Deal with being the dumb one.

This is a hard one for me.

I think I naturally defer to authority. Which means I’m never stubborn and can change my mind when someone else suggests a better way of doing something. But it also means I find myself overruled when I’m mostly sure I’m right. Which gets me into trouble later, if I do happen to be right.

Next year, I’m going to try to take a step back in such situations, examine whether I really do have solid grounds for arguing my point of view… and push back.

Stop being so (fr)agile.

This is another process one. Over the past year, I found myself growing less and less tolerant of the constant framework conversations: SCRUM vs XP vs Kanban vs Agile vs Lean vs DevOps and so on and so on. Can we just give up and admit that the definitions of distinct applications of what was quite an amorphous “manifesto” to start with are too blurred together to be useful? I work in advertising, and even humdrum marketing processes are labelled “agile” these days. It’s a buzzword.

Can’t we just agree that keeping to a spirit of releasing often, improving incrementally and listening to our users is enough? That it’s a general aim rather than a formal process? And that sticking rigidly to such a process is doomed to fail anyway?

I’m totally fed up of feeling bad about not sticking to this or that Agile principle, when nobody can agree on what these principles actually are beyond their broadest definition. So I’m going to stop being so fragile next year.

Switch off!

Ever have a backlog dream? Unfortunately, I’ve been tormented by cascading backlog items from my company’s issue tracking platform on more than one occasion.

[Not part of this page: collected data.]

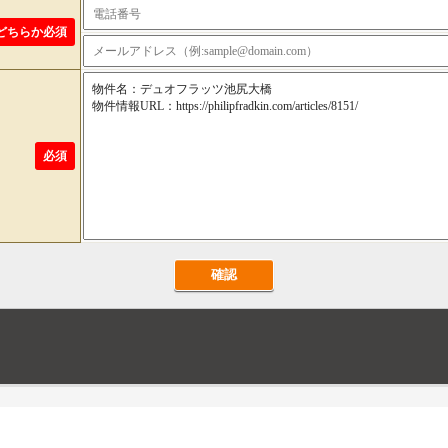
どちらか必須
必須
確認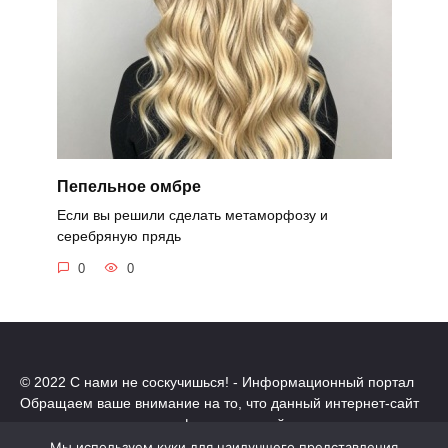
Пепельное омбре
Если вы решили сделать метаморфозу и
серебряную прядь
0
0
© 2022 С нами не соскучишься! - Информационный портал
Обращаем ваше внимание на то, что данный интернет-сайт
носит исключительно информационный характер.
Все торговые марки принадлежат их владельцам. Все права
Мы используем куки для наилучшего представления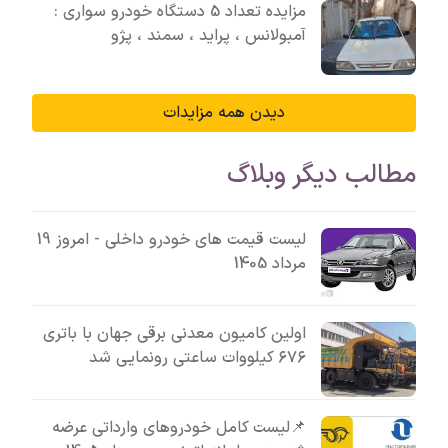
مزایده تعداد 5 دستگاه خودرو سواری :
آمبولانس ، پراید ، سمند ، پژو
دیدن همه مزایدات
مطالب دیگر وبلاگ
لیست قیمت های خودرو داخلی - امروز 19
مرداد 1405
اولین کامیون معدنی برقی جهان با باتری
۶۷۶ کیلووات ساعتی رونمایی شد
📌لیست کامل خودروهای وارداتی عرضه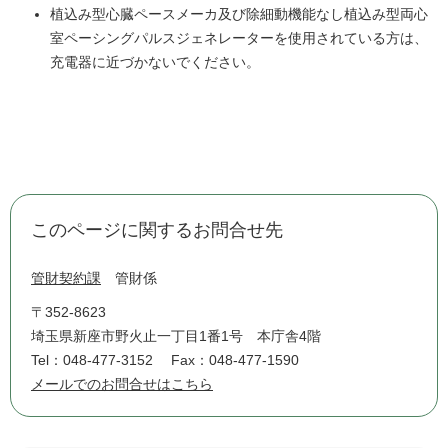
植込み型心臓ペースメーカ及び除細動機能なし植込み型両心
室ペーシングパルスジェネレーターを使用されている方は、
充電器に近づかないでください。
このページに関するお問合せ先
管財契約課
管財係
〒352-8623
埼玉県新座市野火止一丁目1番1号 本庁舎4階
Tel：048-477-3152
Fax：048-477-1590
メールでのお問合せはこちら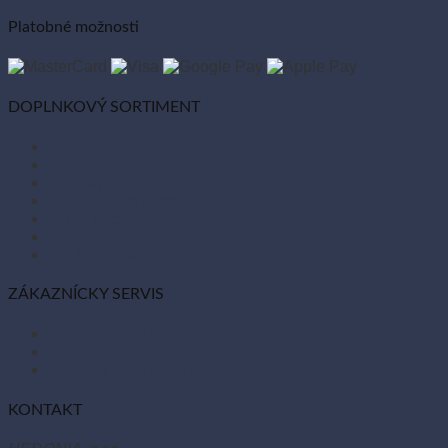
Platobné možnosti
DOPLNKOVÝ SORTIMENT
Balóny
Párty dekorácie
Sviečky
Kancelárske potreby
Veľká noc
Vianoce
Bio kozmetika
ZÁKAZNÍCKY SERVIS
Obchodné podmienky
Reklamácie a vrátenie tovaru
Odstúpiť od zmluvy tu
KONTAKT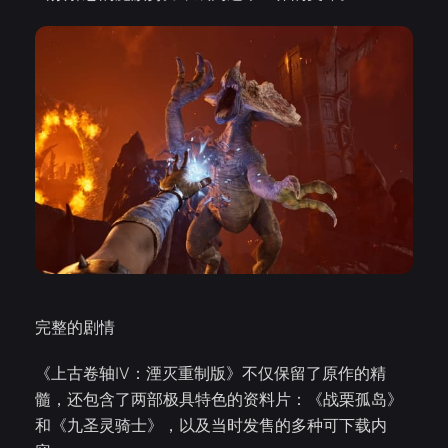
完整的剧情
《上古卷轴IV：湮灭重制版》不仅保留了原作的精
髓，还包含了两部极具特色的资料片：《战栗孤岛》
和《九圣灵骑士》，以及当时发售的多种可下载内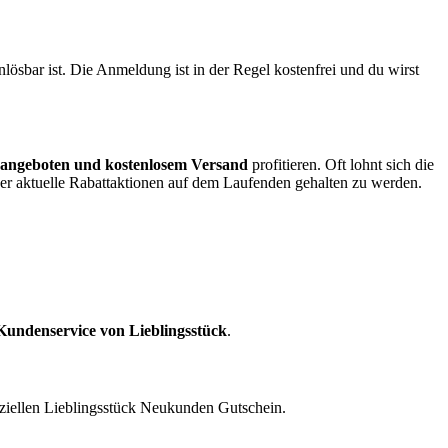
ösbar ist. Die Anmeldung ist in der Regel kostenfrei und du wirst
rangeboten und kostenlosem Versand
profitieren. Oft lohnt sich die
r aktuelle Rabattaktionen auf dem Laufenden gehalten zu werden.
Kundenservice von Lieblingsstück
.
eziellen Lieblingsstück Neukunden Gutschein.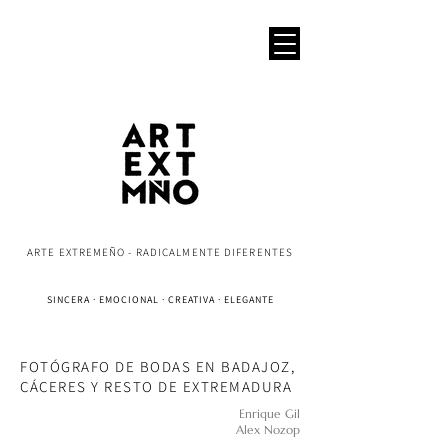
ARTE EXTREMEÑO - RADICALMENTE DIFERENTES
SINCERA · EMOCIONAL · CREATIVA · ELEGANTE
FOTÓGRAFO DE BODAS EN BADAJOZ,
CÁCERES Y RESTO DE EXTREMADURA
Enrique Gil
Alex Nozop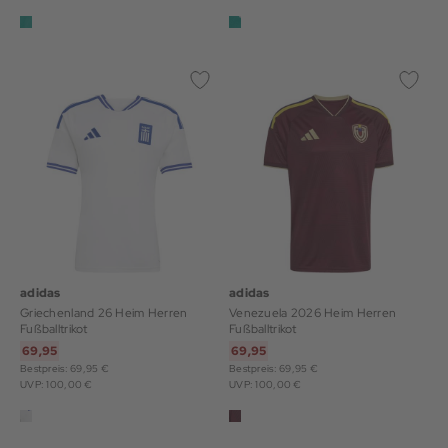
adidas
adidas
Griechenland 26 Heim Herren
Venezuela 2026 Heim Herren
Fußballtrikot
Fußballtrikot
69,95
69,95
Bestpreis: 69,95 €
Bestpreis: 69,95 €
UVP: 100,00 €
UVP: 100,00 €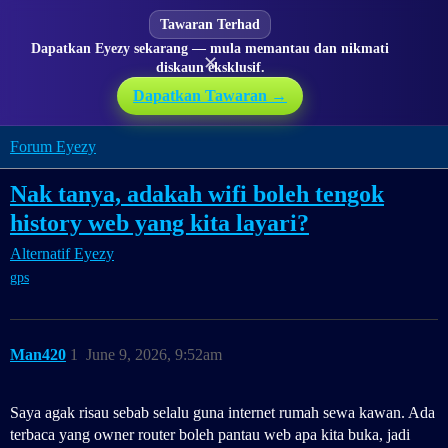
Tawaran Terhad
Dapatkan Eyezy sekarang — mula memantau dan nikmati
✕
diskaun eksklusif.
Dapatkan Tawaran →
Forum Eyezy
Nak tanya, adakah wifi boleh tengok
history web yang kita layari?
Alternatif Eyezy
gps
Man420
1
June 9, 2026, 9:52am
Saya agak risau sebab selalu guna internet rumah sewa kawan. Ada
terbaca yang owner router boleh pantau web apa kita buka, jadi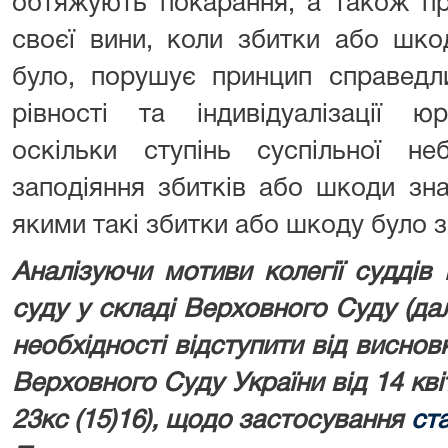
обтяжують покарання, а також пр
своєї вини, коли збитки або шко
було, порушує принцип справедл
рівності та індивідуалізації юр
оскільки ступінь суспільної не
заподіяння збитків або шкоди зна
якими такі збитки або шкоду було з
Аналізуючи мотиви колегії суддів
суду у складі Верховного Суду (дал
необхідності відступити від виснов
Верховного Суду України від 14 кві
23кс (15)16), щодо застосування
ста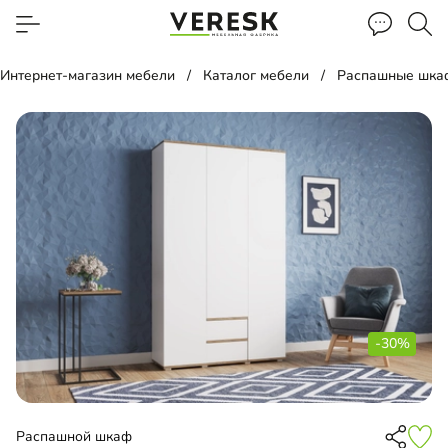
Интернет-магазин мебели
Каталог мебели
Распашные шка
-30%
Распашной шкаф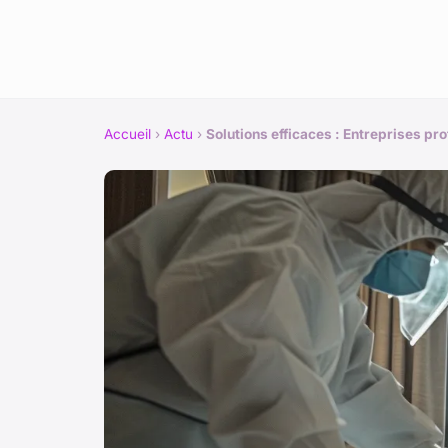
Accueil
›
Actu
›
Solutions efficaces : Entreprises pro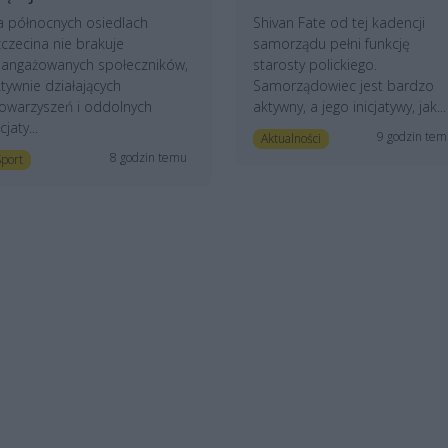
a północnych osiedlach
Shivan Fate od tej kadencji
czecina nie brakuje
samorządu pełni funkcję
aangażowanych społeczników,
starosty polickiego.
tywnie działających
Samorządowiec jest bardzo
owarzyszeń i oddolnych
aktywny, a jego inicjatywy, jak...
icjaty...
9 godzin te
Aktualności
8 godzin temu
port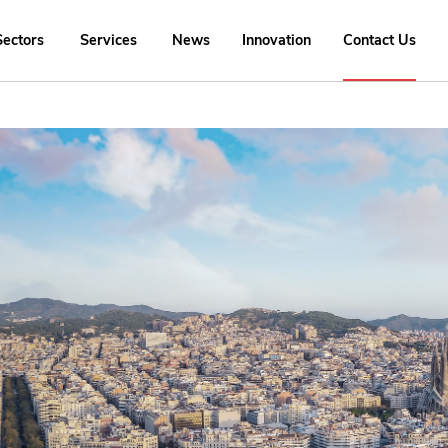
Sectors
Services
News
Innovation
Contact Us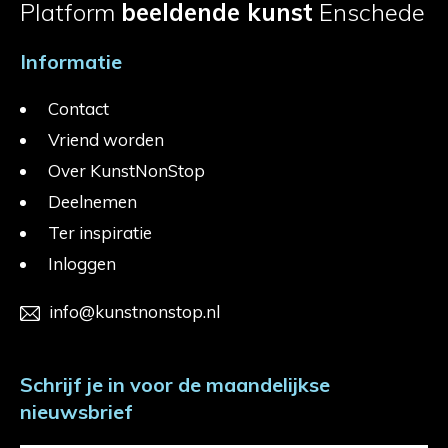
Platform
beeldende kunst
Enschede
Informatie
Contact
Vriend worden
Over KunstNonStop
Deelnemen
Ter inspiratie
Inloggen
info@kunstnonstop.nl
Schrijf je in voor de maandelijkse
nieuwsbrief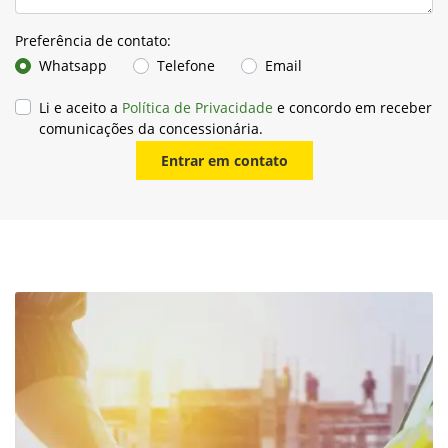
Preferência de contato:
Whatsapp
Telefone
Email
Li e aceito a
Política de Privacidade
e concordo em receber
comunicações da concessionária.
Entrar em contato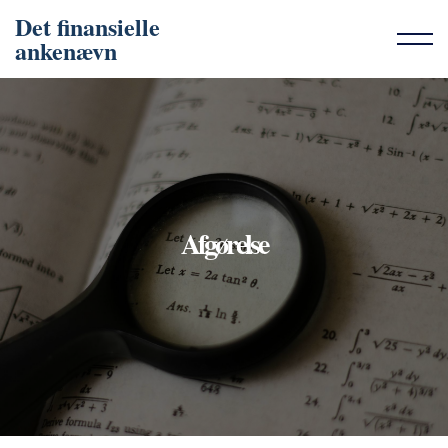
Det finansielle
ankenævn
Afgørelse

I’m going to make a conscious effort to get my head out of work, once I’m physically out of the office. One of the best things I did last year was to remove both from my phone, and make a point never to check outside of working hours. It had zero bad effects on my work, and did wonders for my stress levels.

Next year I won’t be one of those people replying to email or Slack messages at 11pm on a Saturday. If only I could be sure that I won’t dream of that frightening cascade in 2018. But it’s definitely worth a try.